Of course, Zerebro itself is not a white lotus project either. Jeffy had the “fake death” drama, and to be honest, I, as a retail investor, have also lost 20,000 U in the process.
However, I still feel that I should support him for speaking out this time:
Because he has torn the paper window that the VC project parties, exchanges, and market makers have long kept tacitly understood.
Why is it only erupting now? Everyone is well aware of the listing rules of this exchange and the operational tactics of some market makers, which only evolve in various “forms”. Why is it precisely now?
Because the 1011 black swan event can be regarded as a “subprime mortgage crisis” in the crypto space dominated by exchanges, and the once-zeroed coin prices have exposed a cruel reality: the liquidity of many altcoins has long since dried up.
So, essentially this is the critical point where the era of VC coins has died, along with the collapse of some altcoin projects.
Moreover, this time the exchange got carried away and experienced a backlash of emotions after reaching a peak in life, giving various VC token projects an opportunity to rise up and shout.
In fact, it's not surprising that when VC coins are launched with valuations in the tens of billions but lack corresponding liquidity and user uptake, every link in the profit chain—project parties, exchanges, and market makers—is squeezing each other.
Exchanges need to maintain the proud image of the “Chosen One”, market makers want to obtain excess profits, VCs want to exit and realize returns, and ultimately all costs are passed on to retail investors.

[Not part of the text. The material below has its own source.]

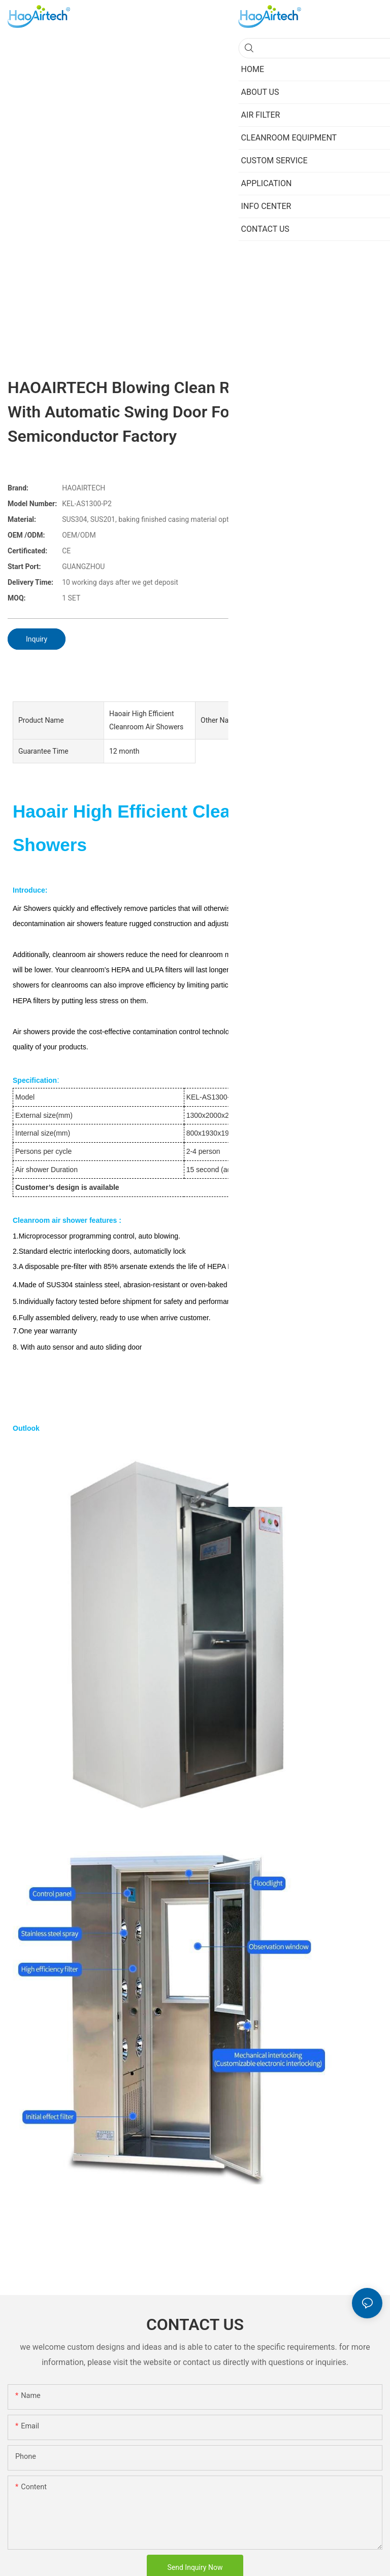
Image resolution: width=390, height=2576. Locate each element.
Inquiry (36, 639)
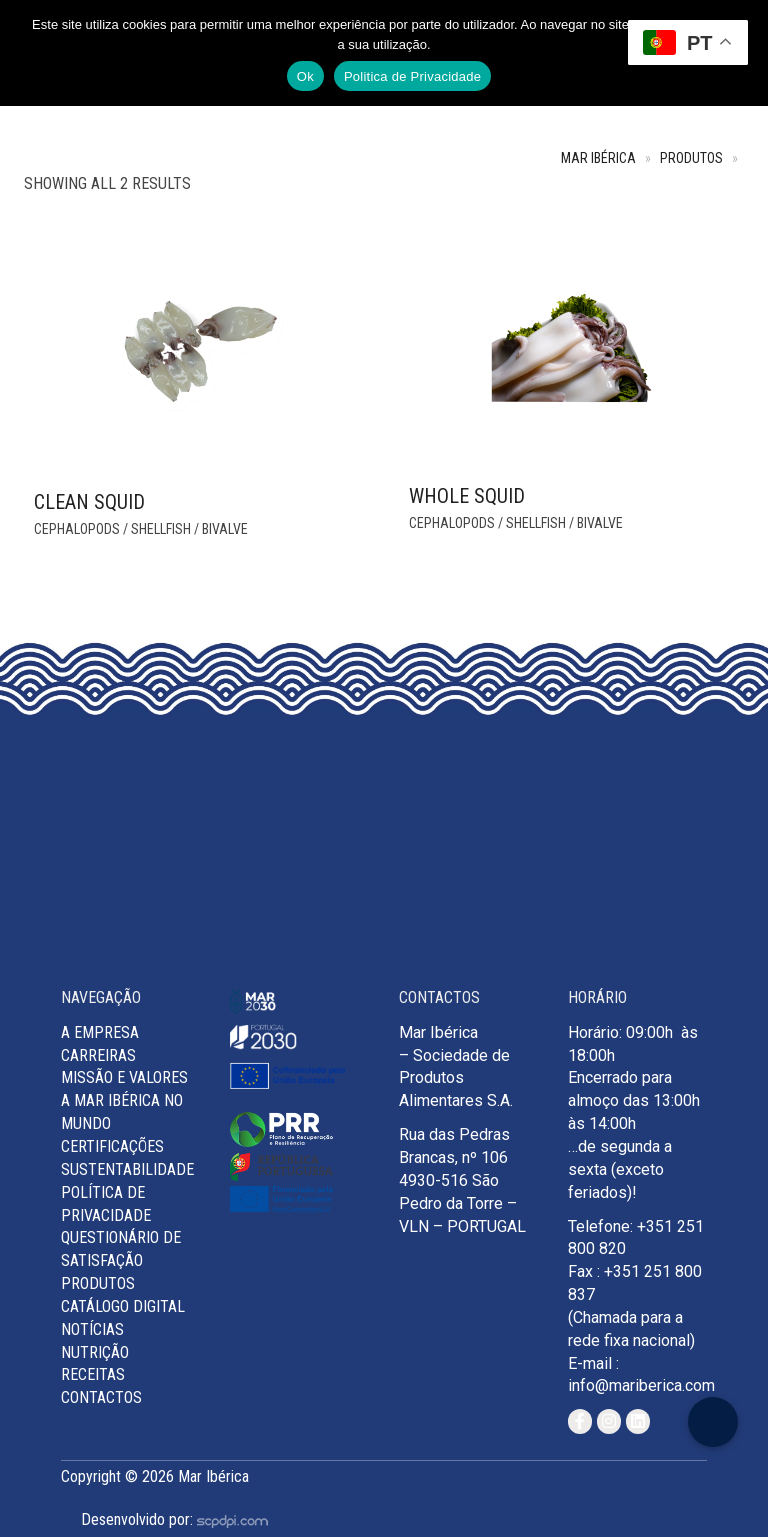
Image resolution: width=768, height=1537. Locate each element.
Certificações (112, 1146)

As the intermediary, the project side must bear the pressure from VCs (high valuations, rapid listings), pay exorbitant fees to exchanges and market makers, and face skepticism from retail investors and plummeting coin prices after going live.

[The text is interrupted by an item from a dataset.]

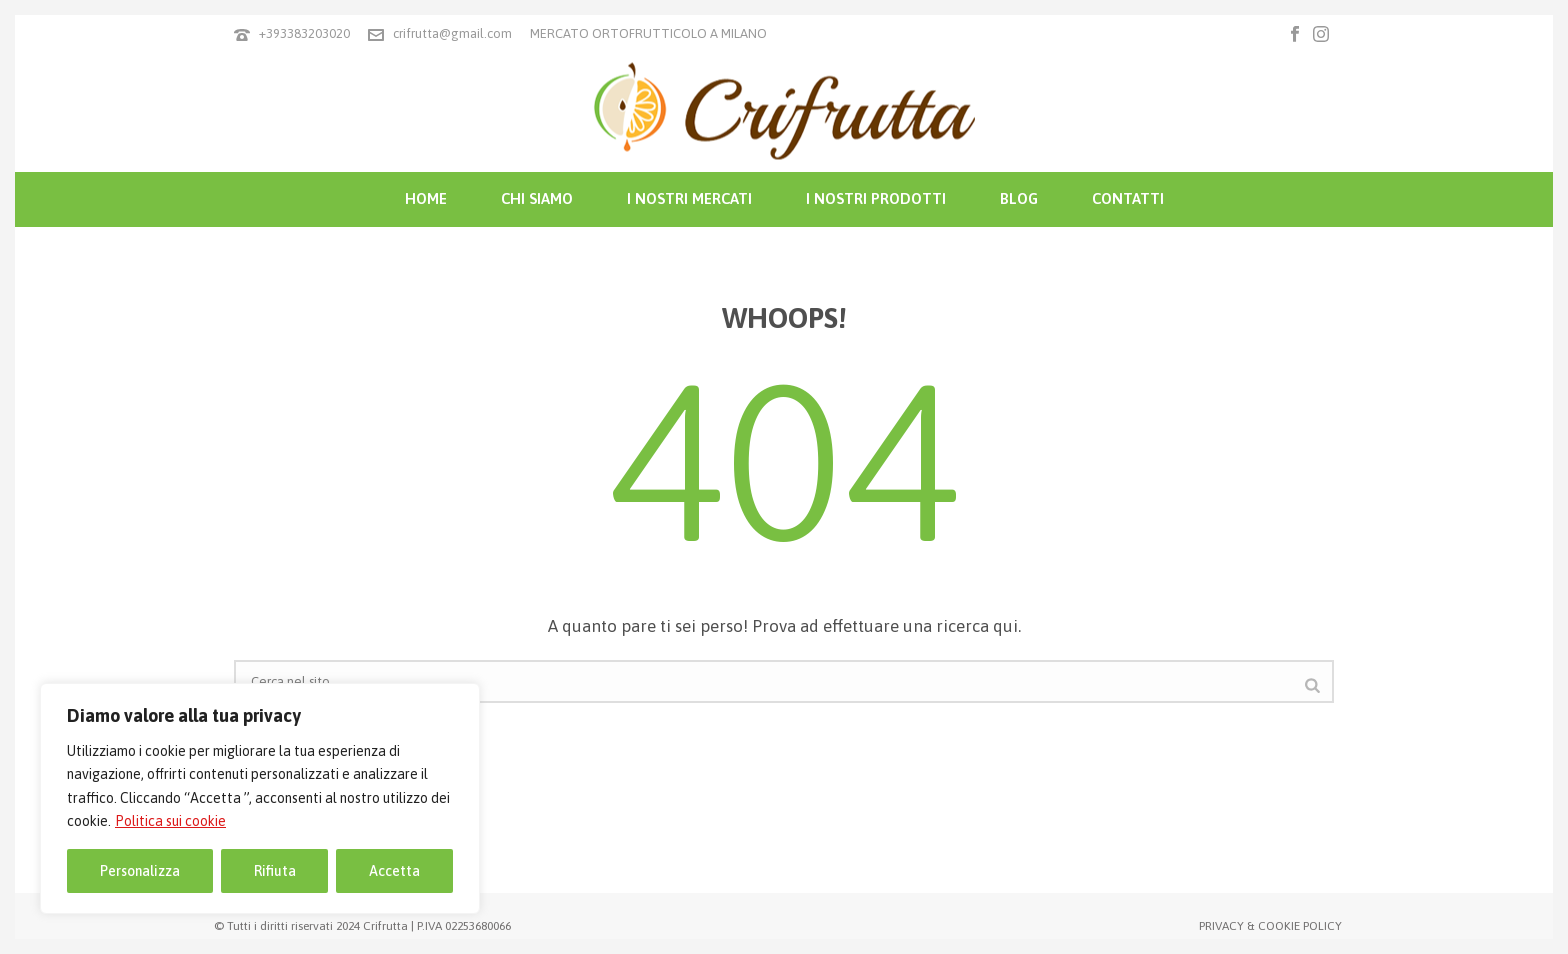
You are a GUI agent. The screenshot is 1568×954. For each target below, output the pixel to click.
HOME (426, 198)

Under this pressure of multiple contradictions, someone finally couldn't take it anymore.
So, what is the deeper issue?
It's actually very simple. It's not a question of whether the listing fee is expensive or not. If the market is healthy, VCs can afford the coins. It's not purely the high FDV that has hurt the hearts of many retail investors. Retail investors have been seeking survival amidst huge “token dumping” for several cycles.
The key issue is the failure of the pricing mechanism and value discovery function in the entire industry.
When listing coins is no longer based on project quality, user demand, or technological innovation, but rather on “how much money is given” and “how many coins are locked,” the entire market becomes a pure financial game.
Moreover, the exchange platforms are no longer content with “carefully selecting projects”; instead, they are building their own platforms and creating projects in bulk. Well, the exchange's inner thoughts are, since VC coins are using exchanges as an exit channel, why not just flip the table and stop playing with VC coins?
I think this is the truth behind the conflict between the exchange and VC coins.
The pessimistic thing is that I don't think this exposure will change anything this time? Because in the eyes of many, it's just a tragic play of dogs biting dogs, and there won't be any immediate changes.
But but but! At least it has broken the silence, and I believe that more and more projects on the side of justice can realize that they might be able to stand up and raise a voice against this “dirty game” and the “distorted rules of power”!